WHAT TO PRODUCE:
Leaving out the images, repeat all the lines below exactly.

INPUT DATA:
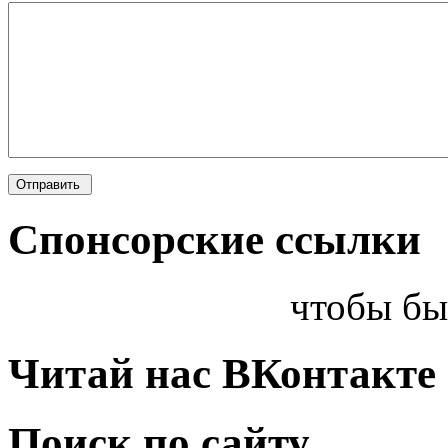
Спонсорские ссылки
чтобы бы
Читай нас ВКонтакте
Поиск по сайту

OUTPUT OF THE EXERCISE:
Спонсорские ссылки
чтобы бы
Читай нас ВКонтакте
Поиск по сайту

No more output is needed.